Everybody is an Environmentalist
Last week, I posited five rules for Pragmatic Environmentalism. Over the next couple of weeks I’m going to expand on/refine this a little to explain my thinking, so, first up is:
Rule 1: Everybody is an Environmentalist
Yup, everyone. We pay good money to holiday in beautiful places, we pay a premium for houses with a view of nature or near a park, we get very excited at the sight of a whale or a bird of prey. Mainstream environmental NGOs have a massive membership – 4.5 million in the UK, 1 in 10 of British adults, or an order of magnitude more than the political parties can muster.
Even those hate figures of the green movement have a sliver of environmentalism – the Daily Mail has campaigned against single use plastic bags, climate troll James Delingpole has been known to fret about fish stocks, and Margaret Thatcher remains the only prime minister to make a major speech on the environment.
However, this does not mean we are a nation of goateed, yurt-dwelling tree huggers.

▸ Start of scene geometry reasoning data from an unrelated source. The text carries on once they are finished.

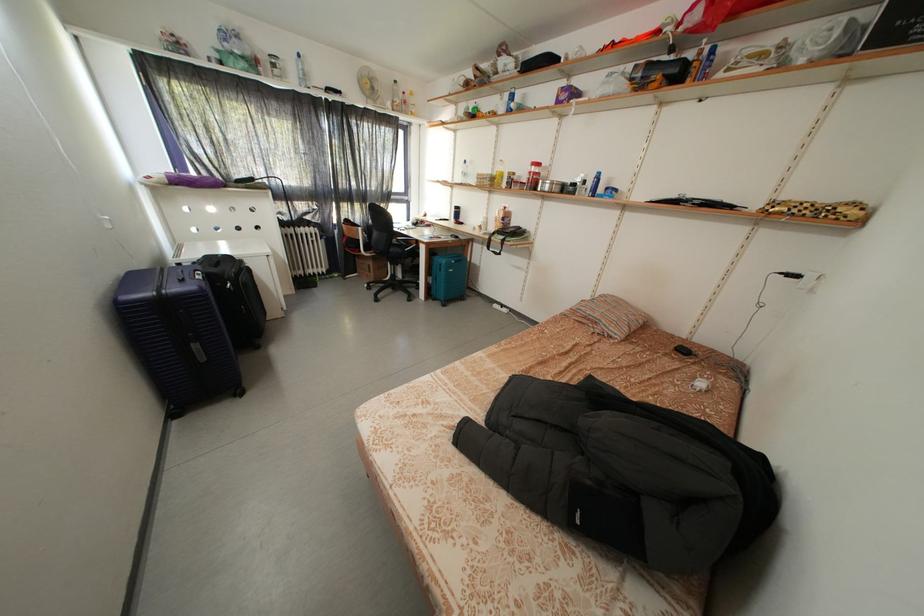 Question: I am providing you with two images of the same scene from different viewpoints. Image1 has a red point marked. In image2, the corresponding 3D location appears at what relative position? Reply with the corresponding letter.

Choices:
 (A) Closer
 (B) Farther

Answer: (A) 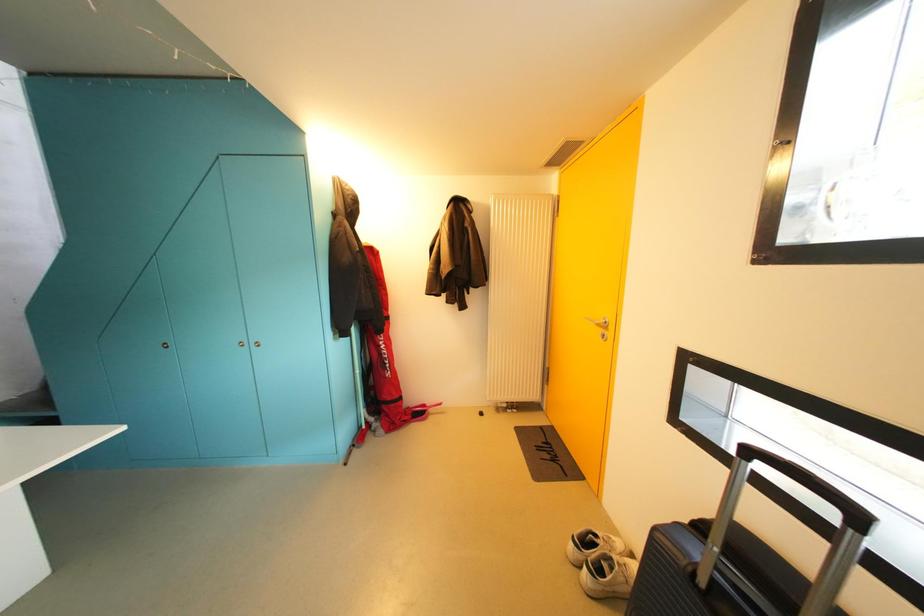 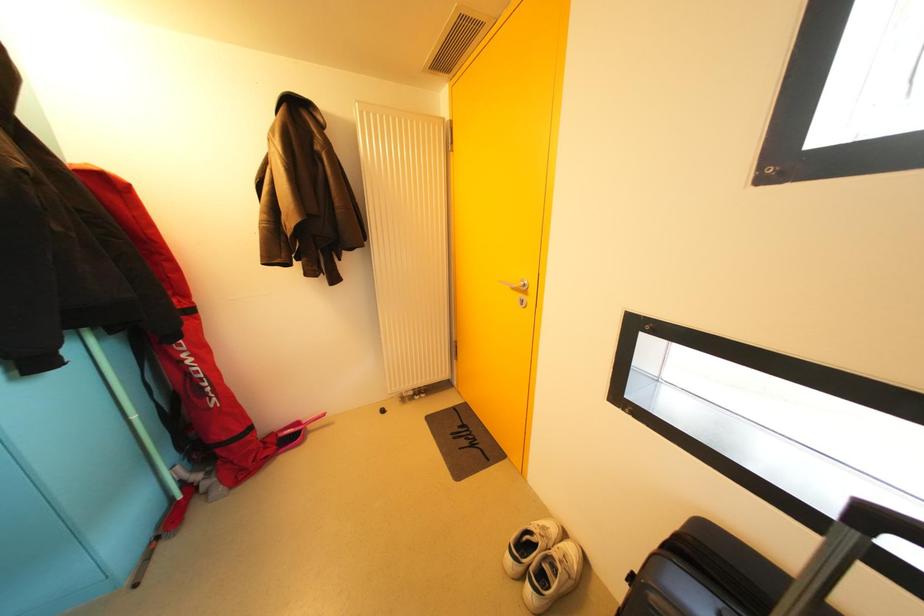 Question: Which direction would the cameraman need to move to produce the second image? Reply with the corresponding letter.

Choices:
 (A) Left
 (B) Right
 (C) Forward
 (D) Backward

Answer: (C) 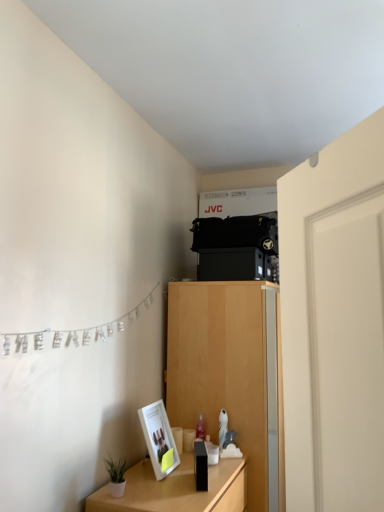 Where is `free location in front of matte white picture frame at lower left`? free location in front of matte white picture frame at lower left is located at coordinates (155, 485). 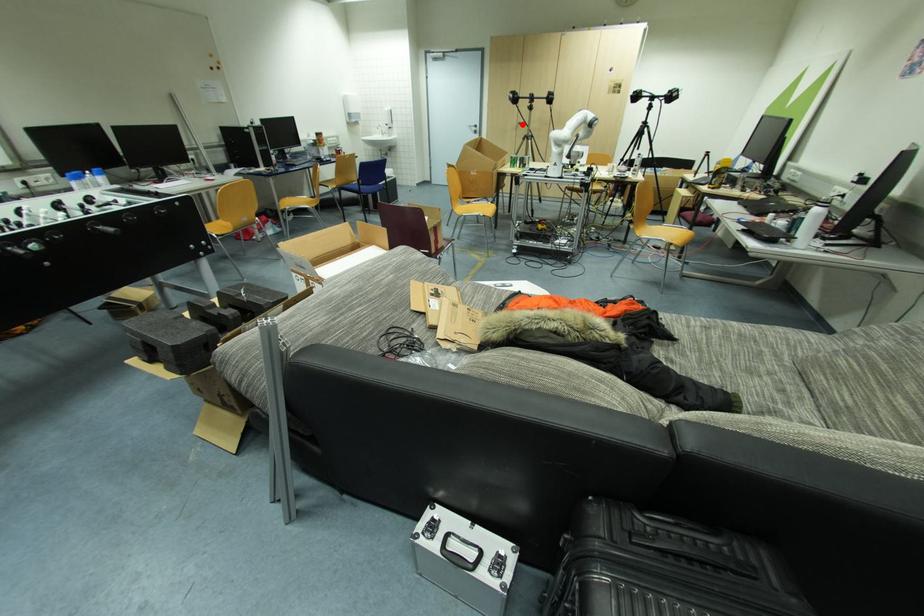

There is a strong suspicion that the more vociferous elements of the green movement are ‘watermelons’ – green on the outside, socialists/reds on the inside – trying to use the environmental agenda to deliver wider political ends. I don’t think there is a great conspiracy, just that many in the movement can’t divide the two in their own minds – or acknowledge that people who disagree with them politically are allowed their own view.
I’m proud to be a ‘mango’ – green on the outside, orange (liberal) on the inside. I like to think that liberalism sees the plurality of environmentalism and that we have to form a broad coalition to tackle global environmental challenges such as climate change, biodiversity loss or resource depletion. And key to that is to tap the inner environmentalist in everybody.